Venezuela

FARC dementieren Waffenlieferungen aus Venezuela

Oberbefehlshaber der Guerilla gibt kolumbianischer Zeitschrift ein Interview

Bogotá. Die Revolutionären Streitkräfte Kolumbiens (FARC) haben weder Waffenlieferungen aus Venezuela erhalten noch haben sie den Wahlkampf des ecuadorianischen Präsidenten Rafael Correa finanziert. Das sagte der Oberbefehlshaber der linken Guerilla, Guillermo León Sáenz alias "Alfonso Cano", in einem Internetinterview, das er mit der kolumbianischen Zeitschrift Cambio führte und das der lateinamerikanische Fernsehsender teleSur in zusammengefasster Form am gestrigen Donnerstag wiedergab.

"Wir haben weder Waffen noch Geld an Regierungen oder Organisationen anderer Länder übergeben", wird der Comandante zitiert. "Warum sollten wir uns am Wahlkampf einer Person wie der des jetzigen Präsidenten Rafael Correa beteiligen, den wir noch nicht einmal kennen?" fuhr der Guerillero fort. Das hatte zuletzt die kolumbianische Regierung von Álvaro Uribe behauptet. Als Beleg legte sie einen Videoclip vor, in dem sich der FARC-Kommandant "Mono Jojoy" entsprechend äußert. Das Video wurde nachweislich bearbeitet und ist aufgrund früherer Manipulationsversuche nicht vertrauenswürdig.

Aus Bogotá stammt auch die Behauptung, wonach Venezuela erklären sollte, wie schwedische Panzerabwehrwaffen vom Typ AT4 in die Hände der FARC gerieten. Hierzu erklärte Cano: "Die haben wir vor vielen Jahren bei einem militärischen Zusammenstoß an der Grenze erbeutet. Über das Geschehen wurde seinerzeit gross berichtet." Das hatte auch Venezuelas Präsident Hugo Chávez bei einer Pressekonferenz am 5. August in Caracas belegt. Der Überfall ereignete sich Mitte der 90er Jahre, als die Streitkräfte Kolumbiens und Venezuelas gemeinsam gegen die FARC vorgingen.
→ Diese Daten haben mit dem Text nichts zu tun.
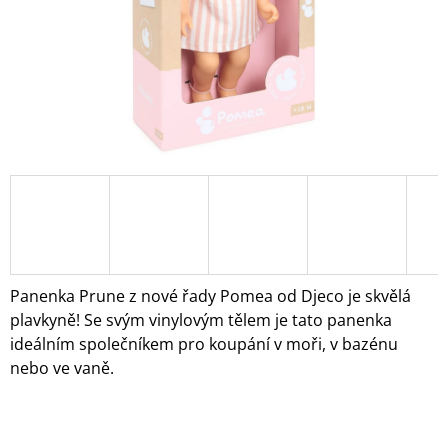
A
J
Í
T
?
HLEDAT
Panenka Prune z nové řady Pomea od Djeco je skvělá
D
plavkyně! Se svým vinylovým tělem je tato panenka
O
ideálním společníkem pro koupání v moři, v bazénu
P
nebo ve vaně.
O
R
U
Č
U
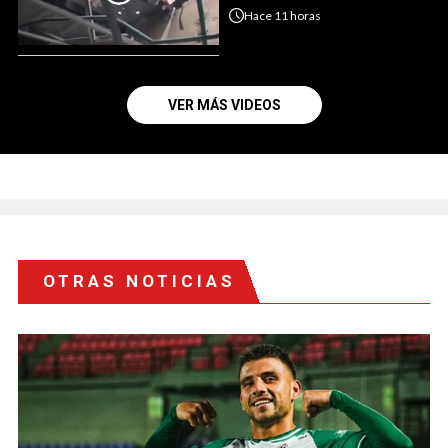
Hace
11 horas
VER MÁS VIDEOS
OTRAS NOTICIAS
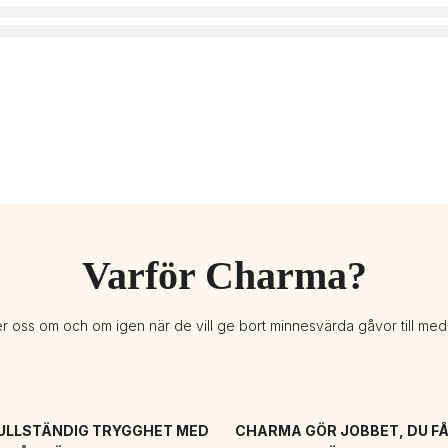
Varför Charma?
er oss om och om igen när de vill ge bort minnesvärda gåvor till me
ULLSTÄNDIG TRYGGHET MED 
CHARMA GÖR JOBBET, DU FÅ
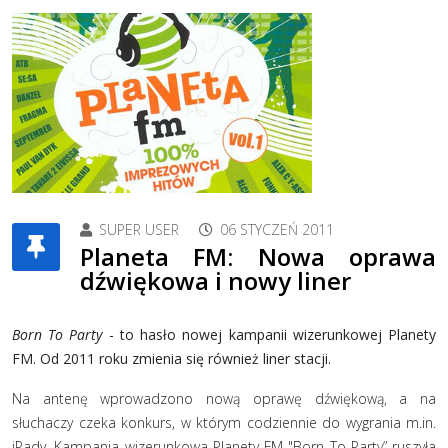
SUPER USER
06 STYCZEŃ 2011
Planeta FM: Nowa oprawa
dźwiękowa i nowy liner
Born To Party
- to hasło nowej kampanii wizerunkowej Planety
FM. Od 2011 roku zmienia się również liner stacji.
Na antenę wprowadzono nową oprawę dźwiękową, a na
słuchaczy czeka konkurs, w którym codziennie do wygrania m.in.
iPady. Kampania wizerunkowa Planety FM "Born To Party” ruszyła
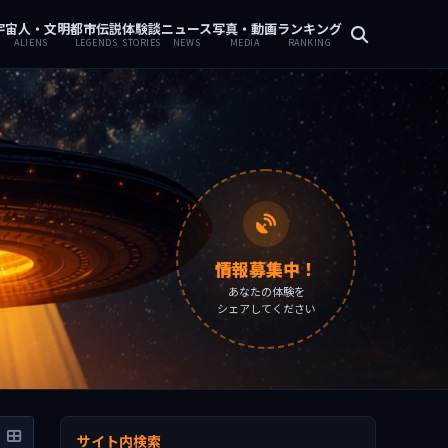
宇宙人・文明
都市伝説
体験談
ニュース
写真・動画
ランキング
ALIENS
LEGENDS
STORIES
NEWS
MEDIA
RANKING
情報募集中！
あなたの体験を
シェアしてください
サイト内検索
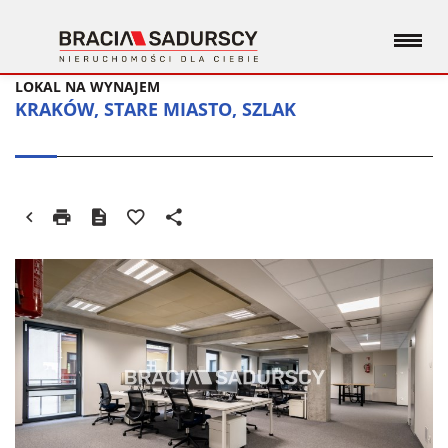
LOKAL NA WYNAJEM
KRAKÓW, STARE MIASTO, SZLAK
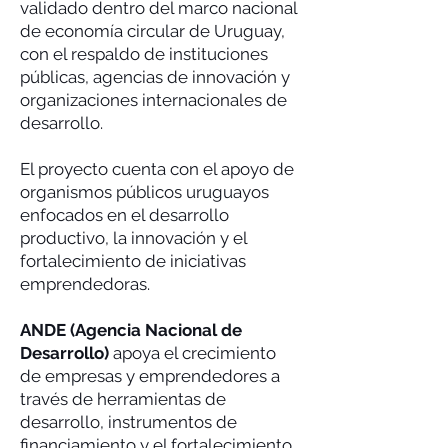
validado dentro del marco nacional
de economía circular de Uruguay,
con el respaldo de instituciones
públicas, agencias de innovación y
organizaciones internacionales de
desarrollo.
El proyecto cuenta con el apoyo de
organismos públicos uruguayos
enfocados en el desarrollo
productivo, la innovación y el
fortalecimiento de iniciativas
emprendedoras.
ANDE (Agencia Nacional de
Desarrollo)
apoya el crecimiento
de empresas y emprendedores a
través de herramientas de
desarrollo, instrumentos de
financiamiento y el fortalecimiento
Chávez zeigte eine detaillierte Liste, in der die venezolanische Armee die geraubten Waffen - darunter fünf AT4 - aufführte. Diese Informationen gingen damals auch an die Kolumbianer. Die entsprechenden Filmausschnitte aus der Pressekonferenz finden sich hier auf YouTube.

Trotzdem meldet die russische Nachrichtenagentur RIA am 12. August, dass die schwedische Regierung weiterhin auf eine Antwort aus Caracas erwartet. In der Meldung wird der Botschaftsrat für politische Fragen bei der schwedischen Botschaft in Caracas,Thomas Stromberg, mit den Worten zitiert: "Wir arbeiten jedoch über diplomatische Kanäle und verlieren nicht die Hoffnung, dass die venezolanische Regierung uns über diese Frage informieren wird".

Wie vorsichtig man beim Umgang entsprechender Unterstellungen aus Bogotá - und auch aus Washington - sein muss, belegt der Artikel "Der Sieg des Viktor Bout", der am 13. August in der Printausgabe der Frankfurter Allgemeinen Zeitung erschien. Darin beschreibt der USA-Korrespondent der FAZ, Matthias Rüb, detailliert, wie die US-Drogenbehörde DEA einen Agenten zu dem russischen Waffenhändler schickte, der sich als Mitglied der FARC ausgab und sich "El Comandante" nannte. Letzterer interessierte sich auch für diverse Raketentypen, mit denen er Stützpunkte der US-Army und der kolumbianischen Armee angreifen wollte. Die Verkaufsgespräche schnitten die DEA-Beamten mit und wollen sie in einem Verfahren gegen Bout verwenden. Bleibt die Frage, wie oft US-Geheimdienste weitere falsche FARC-Guerilleros oder vielleicht sogar "venezolanische Offizielle" rund um den Globus geschickt haben, um Waffen westlicher Produktion zu kaufen. Die Episode belegt, dass es mindestens immer eine Alternative zur "offiziellen Version" gibt - besonders dann, wenn ein Fall einen Geheimdiensthintergrund hat, bei dem US-Dienste mitmischen.